• _WHAT IS NEEDED_:
Quote the whole listing word for word. Do not include the pictures.

• _EXERCISE MATERIALS_:

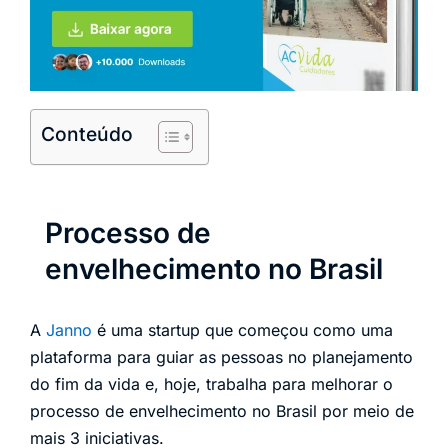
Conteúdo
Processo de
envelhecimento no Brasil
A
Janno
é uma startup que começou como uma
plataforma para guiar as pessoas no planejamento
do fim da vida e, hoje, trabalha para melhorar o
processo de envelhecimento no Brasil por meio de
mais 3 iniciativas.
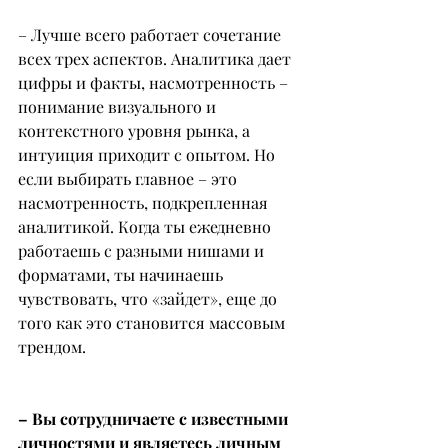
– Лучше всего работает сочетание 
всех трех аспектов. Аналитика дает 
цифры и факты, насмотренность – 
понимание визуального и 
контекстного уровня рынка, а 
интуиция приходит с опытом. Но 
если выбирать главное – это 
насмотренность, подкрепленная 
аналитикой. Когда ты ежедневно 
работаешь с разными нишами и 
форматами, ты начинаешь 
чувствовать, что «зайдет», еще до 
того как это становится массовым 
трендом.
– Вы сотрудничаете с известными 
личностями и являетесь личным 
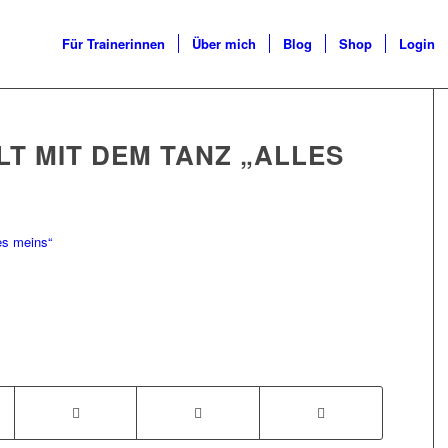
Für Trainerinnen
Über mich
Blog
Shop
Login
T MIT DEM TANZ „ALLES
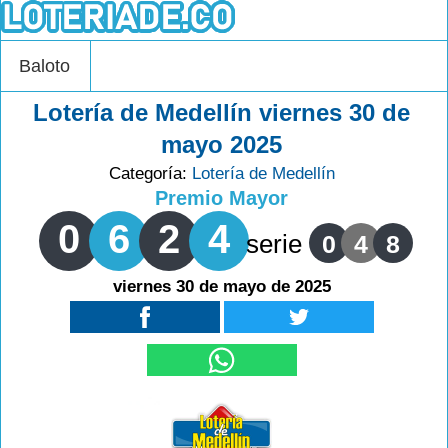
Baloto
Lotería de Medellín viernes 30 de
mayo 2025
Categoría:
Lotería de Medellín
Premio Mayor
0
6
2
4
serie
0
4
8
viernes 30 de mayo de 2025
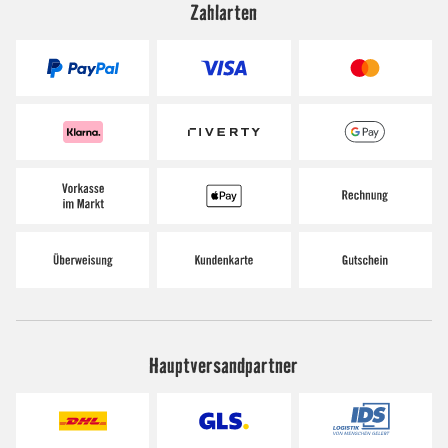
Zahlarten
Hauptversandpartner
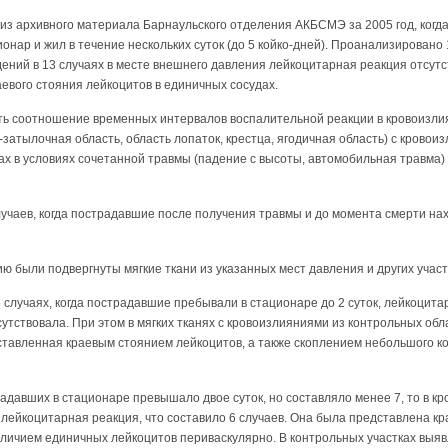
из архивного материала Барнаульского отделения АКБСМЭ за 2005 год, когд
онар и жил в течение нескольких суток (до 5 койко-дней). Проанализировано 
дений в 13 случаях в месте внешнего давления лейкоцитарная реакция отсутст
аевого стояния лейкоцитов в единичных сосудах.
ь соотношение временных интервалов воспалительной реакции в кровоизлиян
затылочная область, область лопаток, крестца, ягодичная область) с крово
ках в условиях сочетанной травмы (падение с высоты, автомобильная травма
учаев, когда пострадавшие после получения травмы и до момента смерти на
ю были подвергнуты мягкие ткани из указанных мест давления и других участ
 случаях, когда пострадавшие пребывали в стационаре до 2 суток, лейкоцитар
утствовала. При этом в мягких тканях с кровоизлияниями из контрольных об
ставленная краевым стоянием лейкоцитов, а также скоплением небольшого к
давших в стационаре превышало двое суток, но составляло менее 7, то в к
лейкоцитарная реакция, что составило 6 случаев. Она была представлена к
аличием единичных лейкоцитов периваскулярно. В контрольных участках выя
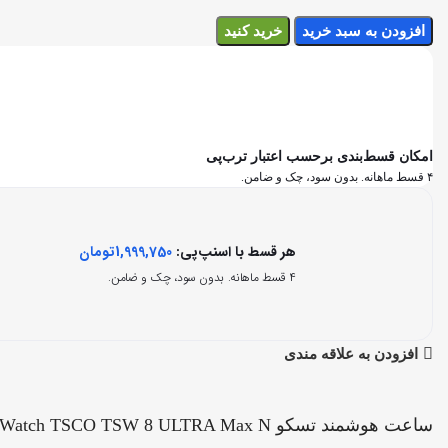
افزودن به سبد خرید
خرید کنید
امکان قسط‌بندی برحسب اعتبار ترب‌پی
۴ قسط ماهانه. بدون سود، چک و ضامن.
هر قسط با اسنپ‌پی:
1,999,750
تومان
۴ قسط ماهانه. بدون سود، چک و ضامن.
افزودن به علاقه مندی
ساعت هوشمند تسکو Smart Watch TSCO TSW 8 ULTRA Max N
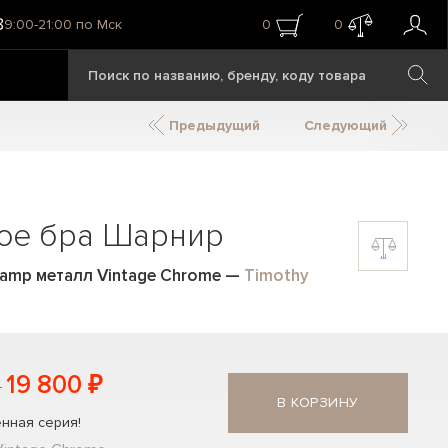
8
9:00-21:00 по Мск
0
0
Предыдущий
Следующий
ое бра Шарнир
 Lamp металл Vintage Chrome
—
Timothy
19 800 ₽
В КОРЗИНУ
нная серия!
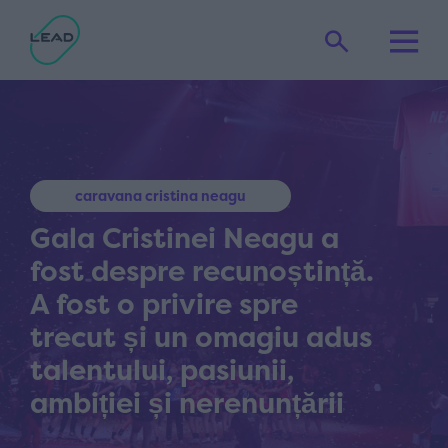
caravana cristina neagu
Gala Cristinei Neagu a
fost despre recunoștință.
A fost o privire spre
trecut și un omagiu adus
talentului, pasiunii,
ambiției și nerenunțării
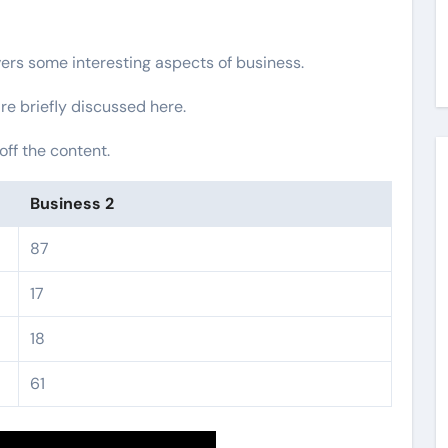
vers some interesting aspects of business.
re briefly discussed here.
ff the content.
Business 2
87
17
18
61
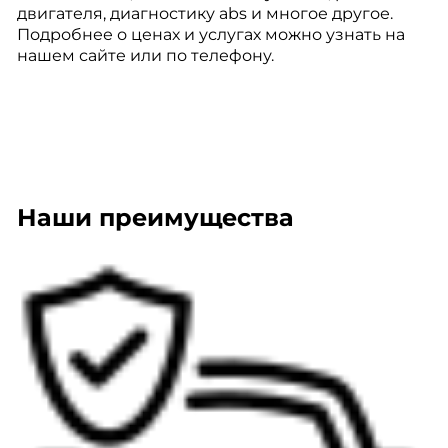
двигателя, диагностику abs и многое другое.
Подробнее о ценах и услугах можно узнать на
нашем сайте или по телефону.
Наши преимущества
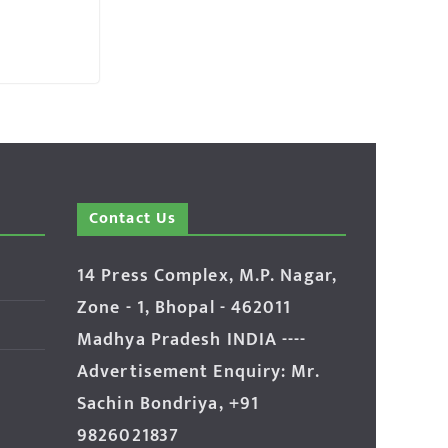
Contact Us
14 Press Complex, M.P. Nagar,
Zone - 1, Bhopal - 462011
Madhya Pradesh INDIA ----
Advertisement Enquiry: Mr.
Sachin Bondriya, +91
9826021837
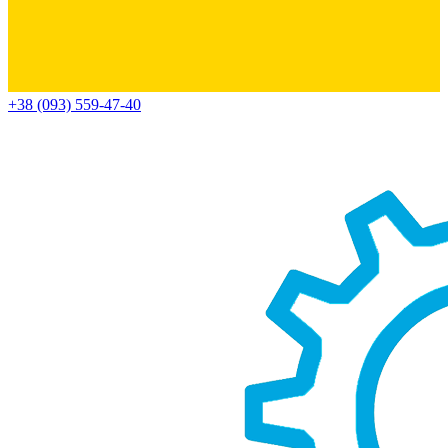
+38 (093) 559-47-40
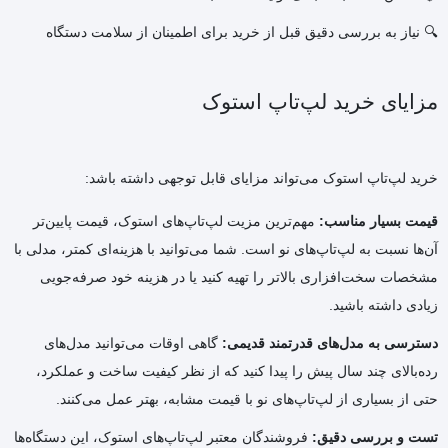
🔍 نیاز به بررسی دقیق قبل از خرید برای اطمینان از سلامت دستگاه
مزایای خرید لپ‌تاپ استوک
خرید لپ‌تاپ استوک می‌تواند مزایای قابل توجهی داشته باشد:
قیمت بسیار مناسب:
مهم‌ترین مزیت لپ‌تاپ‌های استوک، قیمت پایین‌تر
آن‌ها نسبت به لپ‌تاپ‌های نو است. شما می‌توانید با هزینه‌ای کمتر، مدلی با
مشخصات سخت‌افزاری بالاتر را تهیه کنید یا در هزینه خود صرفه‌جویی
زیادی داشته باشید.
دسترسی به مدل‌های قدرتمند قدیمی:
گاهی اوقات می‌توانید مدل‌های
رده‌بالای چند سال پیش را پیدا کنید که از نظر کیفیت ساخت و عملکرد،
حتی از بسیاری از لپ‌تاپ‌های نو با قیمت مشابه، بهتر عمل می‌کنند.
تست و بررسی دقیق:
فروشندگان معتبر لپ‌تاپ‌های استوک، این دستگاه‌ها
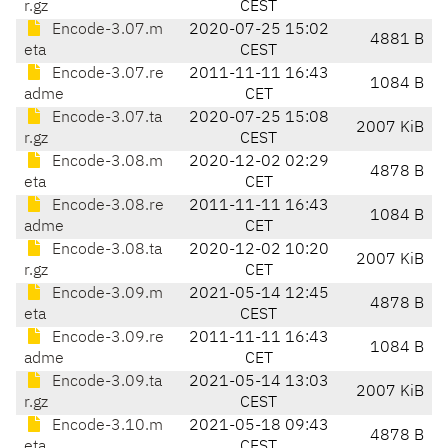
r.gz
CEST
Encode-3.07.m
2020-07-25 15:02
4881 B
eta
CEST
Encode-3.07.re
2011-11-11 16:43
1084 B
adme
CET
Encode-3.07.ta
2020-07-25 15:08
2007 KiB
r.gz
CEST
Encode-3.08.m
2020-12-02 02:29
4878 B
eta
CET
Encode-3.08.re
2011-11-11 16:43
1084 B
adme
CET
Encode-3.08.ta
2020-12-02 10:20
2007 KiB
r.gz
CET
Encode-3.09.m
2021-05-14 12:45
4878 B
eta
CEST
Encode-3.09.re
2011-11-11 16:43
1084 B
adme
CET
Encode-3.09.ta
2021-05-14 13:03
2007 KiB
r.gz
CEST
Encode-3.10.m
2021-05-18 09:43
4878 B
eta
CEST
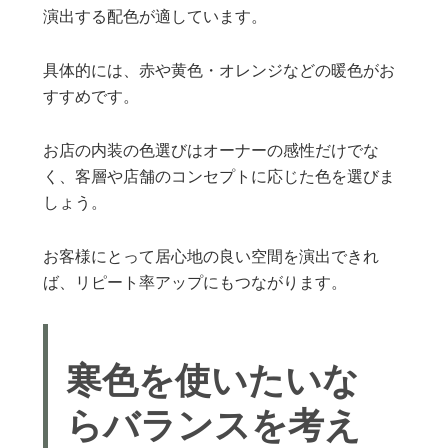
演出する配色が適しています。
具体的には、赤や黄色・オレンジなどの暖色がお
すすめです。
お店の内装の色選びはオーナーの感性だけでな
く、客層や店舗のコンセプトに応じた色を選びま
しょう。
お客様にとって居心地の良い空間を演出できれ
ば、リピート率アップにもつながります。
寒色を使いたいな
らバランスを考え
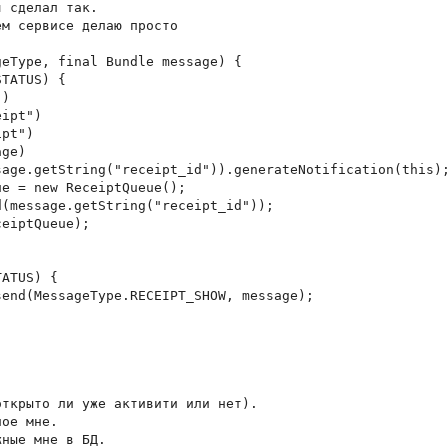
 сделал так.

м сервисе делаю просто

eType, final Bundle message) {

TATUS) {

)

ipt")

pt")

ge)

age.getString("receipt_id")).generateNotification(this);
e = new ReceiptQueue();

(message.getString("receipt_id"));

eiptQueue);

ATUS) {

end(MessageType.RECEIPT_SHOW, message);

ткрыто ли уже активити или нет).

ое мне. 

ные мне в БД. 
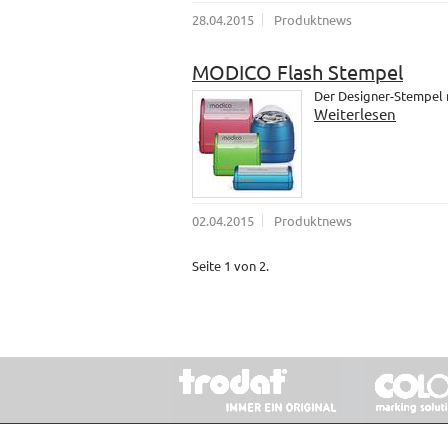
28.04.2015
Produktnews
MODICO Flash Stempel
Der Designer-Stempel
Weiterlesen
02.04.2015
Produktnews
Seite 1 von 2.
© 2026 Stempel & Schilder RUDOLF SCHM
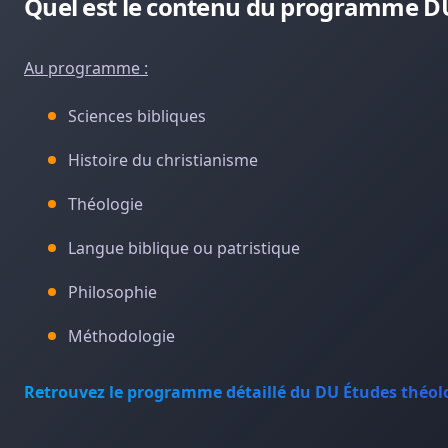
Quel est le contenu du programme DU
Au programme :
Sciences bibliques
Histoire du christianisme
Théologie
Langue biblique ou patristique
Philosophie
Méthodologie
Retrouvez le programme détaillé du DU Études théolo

• _SOLUTION FOR THIS EXERCISE_:
Conteúdo
Processo de
envelhecimento no Brasil
A
Janno
é uma startup que começou como uma
plataforma para guiar as pessoas no planejamento
do fim da vida e, hoje, trabalha para melhorar o
processo de envelhecimento no Brasil por meio de
mais 3 iniciativas.
– Лучше всего работает сочетание 
всех трех аспектов. Аналитика дает 
цифры и факты, насмотренность – 
понимание визуального и 
контекстного уровня рынка, а 
интуиция приходит с опытом. Но 
если выбирать главное – это 
насмотренность, подкрепленная 
аналитикой. Когда ты ежедневно 
работаешь с разными нишами и 
форматами, ты начинаешь 
чувствовать, что «зайдет», еще до 
того как это становится массовым 
трендом.
– Вы сотрудничаете с известными 
личностями и являетесь личным 
Für Trainerinnen
Über mich
Blog
Shop
Login
T MIT DEM TANZ „ALLES
Baloto
Lotería de Medellín viernes 30 de
mayo 2025
Categoría:
Lotería de Medellín
Premio Mayor
0
6
2
4
serie
0
4
8
viernes 30 de mayo de 2025
Zahlarten
Hauptversandpartner
из архивного материала Барнаульского отделения АКБСМЭ за 2005 год, когд
онар и жил в течение нескольких суток (до 5 койко-дней). Проанализировано 
дений в 13 случаях в месте внешнего давления лейкоцитарная реакция отсутст
аевого стояния лейкоцитов в единичных сосудах.
ь соотношение временных интервалов воспалительной реакции в кровоизлиян
затылочная область, область лопаток, крестца, ягодичная область) с крово
ках в условиях сочетанной травмы (падение с высоты, автомобильная травма
учаев, когда пострадавшие после получения травмы и до момента смерти на
ю были подвергнуты мягкие ткани из указанных мест давления и других участ
 случаях, когда пострадавшие пребывали в стационаре до 2 суток, лейкоцитар
утствовала. При этом в мягких тканях с кровоизлияниями из контрольных об
ставленная краевым стоянием лейкоцитов, а также скоплением небольшого к
давших в стационаре превышало двое суток, но составляло менее 7, то в к
лейкоцитарная реакция, что составило 6 случаев. Она была представлена к
аличием единичных лейкоцитов периваскулярно. В контрольных участках выя
افزودن به سبد خرید
خرید کنید
امکان قسط‌بندی برحسب اعتبار ترب‌پی
۴ قسط ماهانه. بدون سود، چک و ضامن.
هر قسط با اسنپ‌پی:
1,999,750
تومان
۴ قسط ماهانه. بدون سود، چک و ضامن.
افزودن به علاقه مندی
ساعت هوشمند تسکو Smart Watch TSCO TSW 8 ULTRA Max N
8
9:00-21:00 по Мск
0
0
Предыдущий
Следующий
ое бра Шарнир
 Lamp металл Vintage Chrome
—
Timothy
19 800 ₽
В КОРЗИНУ
нная серия!
caravana cristina neagu
Gala Cristinei Neagu a
fost despre recunoștință.
A fost o privire spre
trecut și un omagiu adus
talentului, pasiunii,
ambiției și nerenunțării
vers some interesting aspects of business.
re briefly discussed here.
ff the content.
Business 2
87
17
18
61
двигателя, диагностику abs и многое другое.
Подробнее о ценах и услугах можно узнать на
нашем сайте или по телефону.
Наши преимущества
Contact Us
14 Press Complex, M.P. Nagar,
Zone - 1, Bhopal - 462011
Madhya Pradesh INDIA ----
Advertisement Enquiry: Mr.
Sachin Bondriya, +91
9826021837
+38 (093) 559-47-40
🔍 نیاز به بررسی دقیق قبل از خرید برای اطمینان از سلامت دستگاه
مزایای خرید لپ‌تاپ استوک
خرید لپ‌تاپ استوک می‌تواند مزایای قابل توجهی داشته باشد:
قیمت بسیار مناسب:
مهم‌ترین مزیت لپ‌تاپ‌های استوک، قیمت پایین‌تر
آن‌ها نسبت به لپ‌تاپ‌های نو است. شما می‌توانید با هزینه‌ای کمتر، مدلی با
مشخصات سخت‌افزاری بالاتر را تهیه کنید یا در هزینه خود صرفه‌جویی
زیادی داشته باشید.
دسترسی به مدل‌های قدرتمند قدیمی:
گاهی اوقات می‌توانید مدل‌های
رده‌بالای چند سال پیش را پیدا کنید که از نظر کیفیت ساخت و عملکرد،
حتی از بسیاری از لپ‌تاپ‌های نو با قیمت مشابه، بهتر عمل می‌کنند.
تست و بررسی دقیق:
فروشندگان معتبر لپ‌تاپ‌های استوک، این دستگاه‌ها
r.gz
CEST
Encode-3.07.m
2020-07-25 15:02
4881 B
eta
CEST
Encode-3.07.re
2011-11-11 16:43
1084 B
adme
CET
Encode-3.07.ta
2020-07-25 15:08
2007 KiB
r.gz
CEST
Encode-3.08.m
2020-12-02 02:29
4878 B
eta
CET
Encode-3.08.re
2011-11-11 16:43
1084 B
adme
CET
Encode-3.08.ta
2020-12-02 10:20
2007 KiB
r.gz
CET
Encode-3.09.m
2021-05-14 12:45
4878 B
eta
CEST
Encode-3.09.re
2011-11-11 16:43
1084 B
adme
CET
Encode-3.09.ta
2021-05-14 13:03
2007 KiB
r.gz
CEST
Encode-3.10.m
2021-05-18 09:43
4878 B
eta
CEST
演出する配色が適しています。
具体的には、赤や黄色・オレンジなどの暖色がお
すすめです。
お店の内装の色選びはオーナーの感性だけでな
く、客層や店舗のコンセプトに応じた色を選びま
しょう。
お客様にとって居心地の良い空間を演出できれ
ば、リピート率アップにもつながります。
寒色を使いたいな
らバランスを考え
 сделал так.

м сервисе делаю просто

eType, final Bundle message) {

TATUS) {

)

ipt")

pt")

ge)

age.getString("receipt_id")).generateNotification(this);
e = new ReceiptQueue();

(message.getString("receipt_id"));

eiptQueue);

ATUS) {

end(MessageType.RECEIPT_SHOW, message);

ткрыто ли уже активити или нет).

ое мне. 

ные мне в БД. 
28.04.2015
Produktnews
MODICO Flash Stempel
Der Designer-Stempel
Weiterlesen
02.04.2015
Produktnews
Seite 1 von 2.
© 2026 Stempel & Schilder RUDOLF SCHM
Quel est le contenu du programme DU
Au programme :
Sciences bibliques
Histoire du christianisme
Théologie
Langue biblique ou patristique
Philosophie
Méthodologie
Retrouvez le programme détaillé du DU Études théolo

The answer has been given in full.